Data availability statement
Data available upon reasonable request.
Acknowledgements
The authors would like to thank the Bucksbaum Institute of Clinical Excellence and the University of Chicago Pritzker School of Medicine for funding this study.
Author contribution
The authors confirm contribution to the paper as follows: study conception and design: Jon E. Grant; data collection: Madison Collins; Analysis and interpretation of results, draft manuscript preparation: Austin Huang.
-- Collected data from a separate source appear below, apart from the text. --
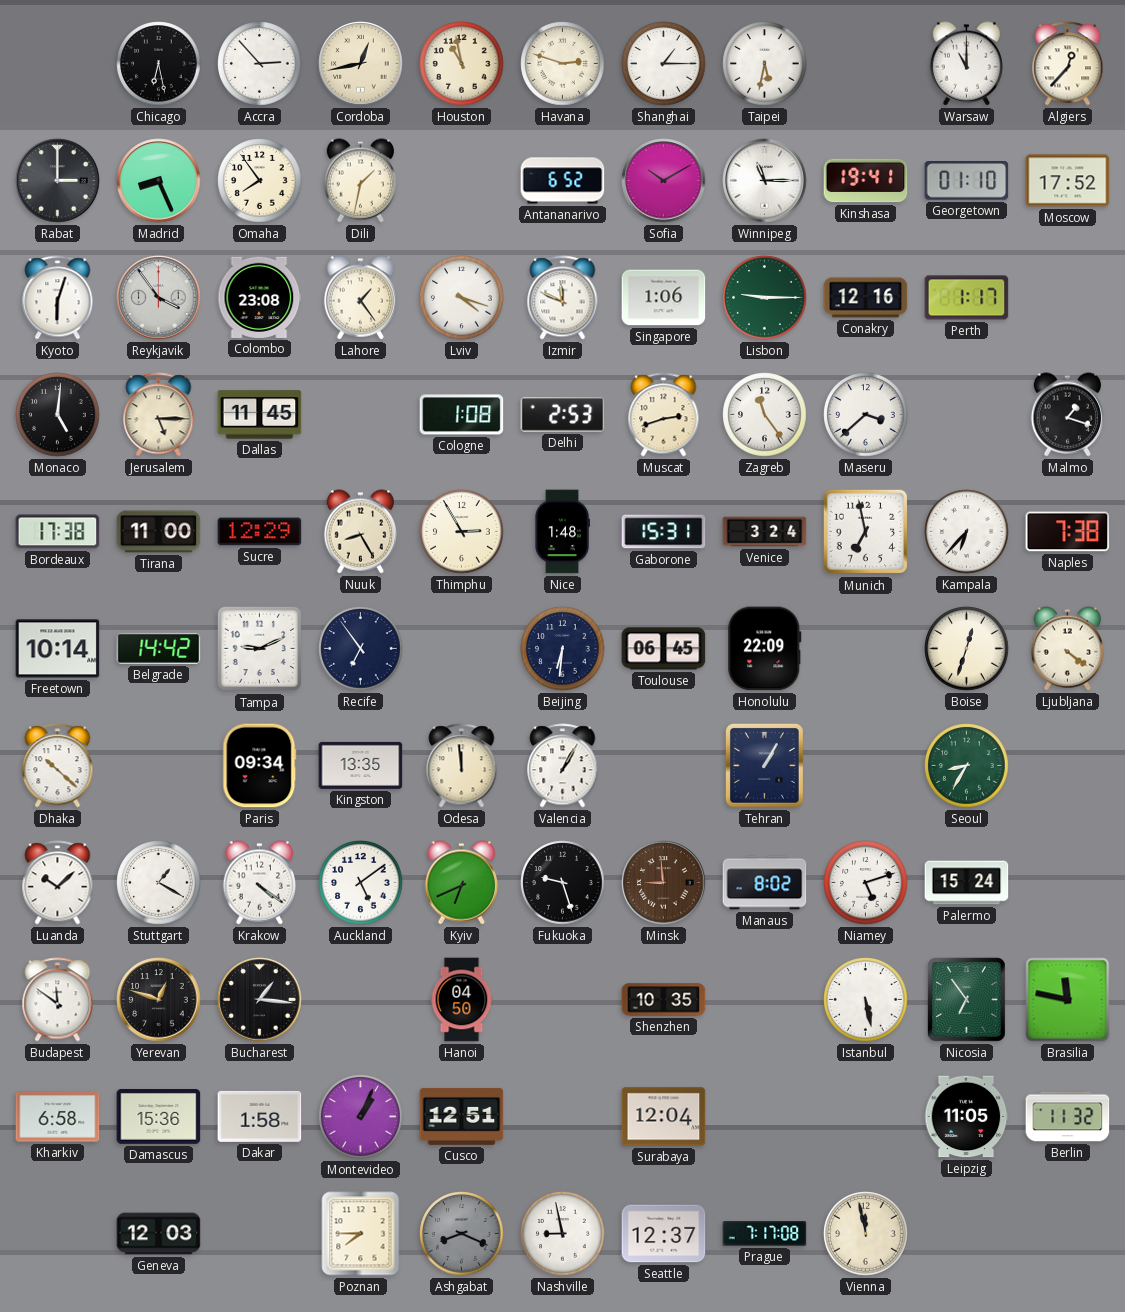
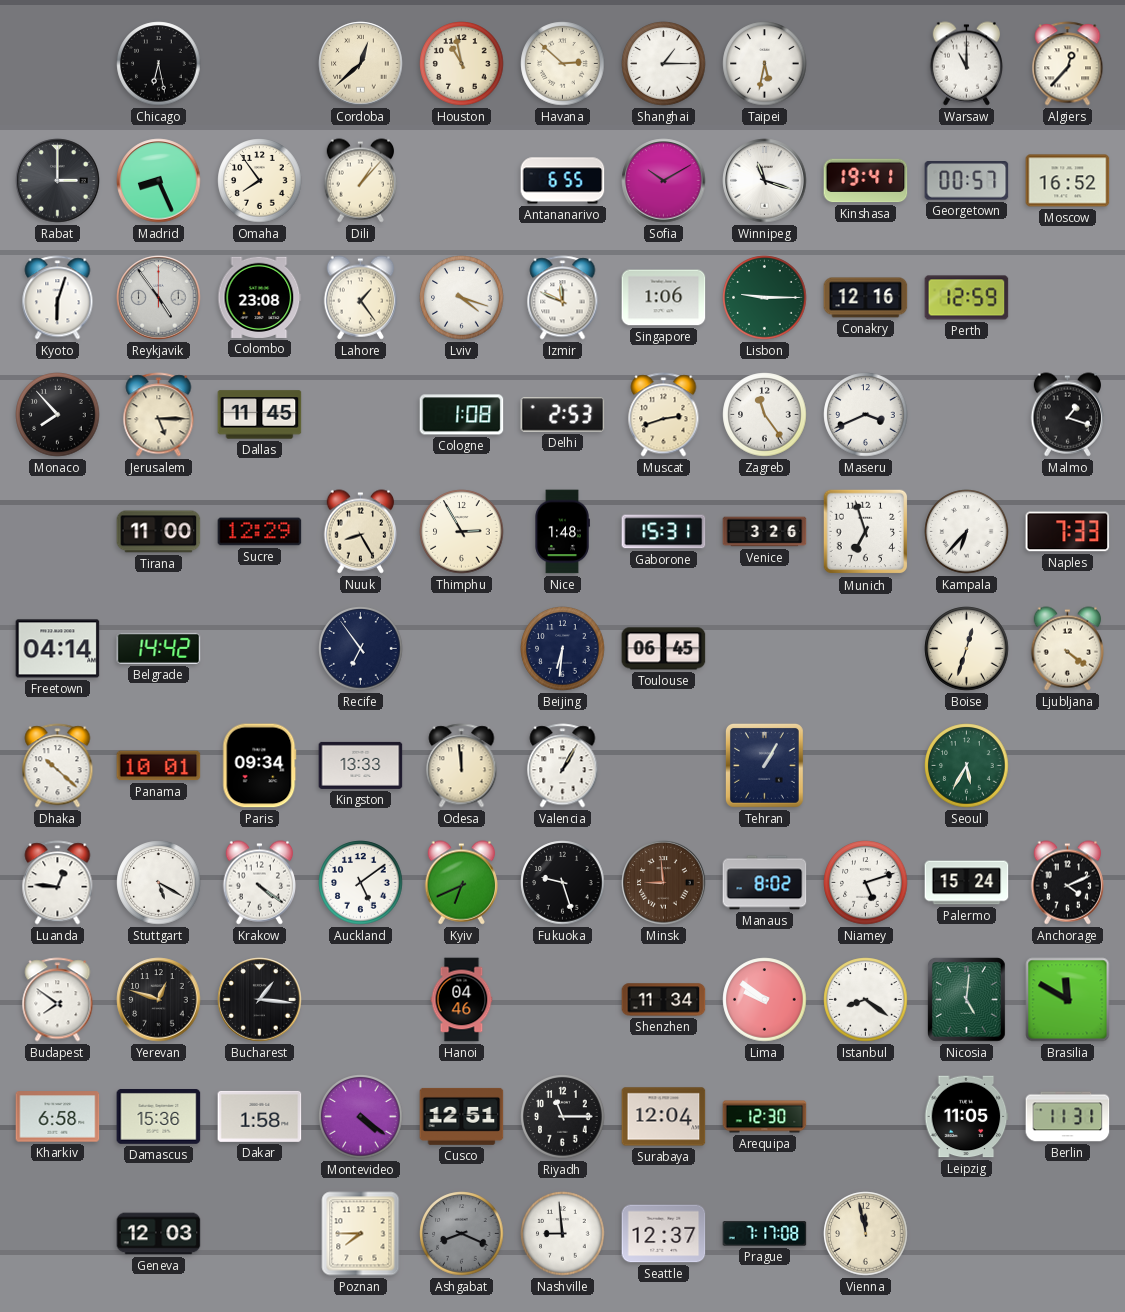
Accra: 2:53 -> none
Cordoba: 12:43 -> 12:38
Havana: 2:48 -> 2:52
Dili: 1:32 -> 1:07
Antananarivo: 6:52 -> 6:55
Winnipeg: 11:15 -> 11:18
Georgetown: 01:10 -> 00:57
Moscow: 17:52 -> 16:52
Reykjavik: 3:54 -> 4:54
Perth: 1:17 -> 12:59
Monaco: 5:01 -> 7:53
Maseru: 3:38 -> 3:41
Bordeaux: 17:38 -> none
Venice: 3:24 -> 3:26
Munich: 6:58 -> 6:57
Naples: 7:38 -> 7:33
Freetown: 10:14 -> 04:14
Tampa: 9:11 -> none
Honolulu: 22:09 -> none
Panama: none -> 10:01
Kingston: 13:35 -> 13:33
Seoul: 8:35 -> 5:35
Luanda: 10:08 -> 12:46
Stuttgart: 1:20 -> 5:20
Anchorage: none -> 4:11
Budapest: 11:51 -> 7:51
Hanoi: 04:50 -> 04:46
Shenzhen: 10:35 -> 11:34
Lima: none -> 9:51
Istanbul: 5:28 -> 8:21
Nicosia: 6:54 -> 5:01
Brasilia: 11:47 -> 11:50
Montevideo: 1:04 -> 4:21
Riyadh: none -> 11:15
Arequipa: none -> 12:30
Berlin: 11:32 -> 11:31
Nashville: 8:58 -> 8:59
All authors reviewed the results and approved the final version of the manuscript.
Financial support
This study was funded by the UChicago Pritzker School of Medicine and the Bucksbaum Institute of Clinical Excellence. This research did not receive any specific grant from funding agencies in the public, commercial, or not-for-profit sectors.
Disclosures
Dr. Grant has received research grant support from NIDA, and from Biohaven and Janssen Pharmaceuticals. He has received royalties from Oxford University Press, American Psychiatric Publishing, Inc., Norton Press, and McGraw Hill. Mr. Huang and Ms. Collins have no conflicts to report.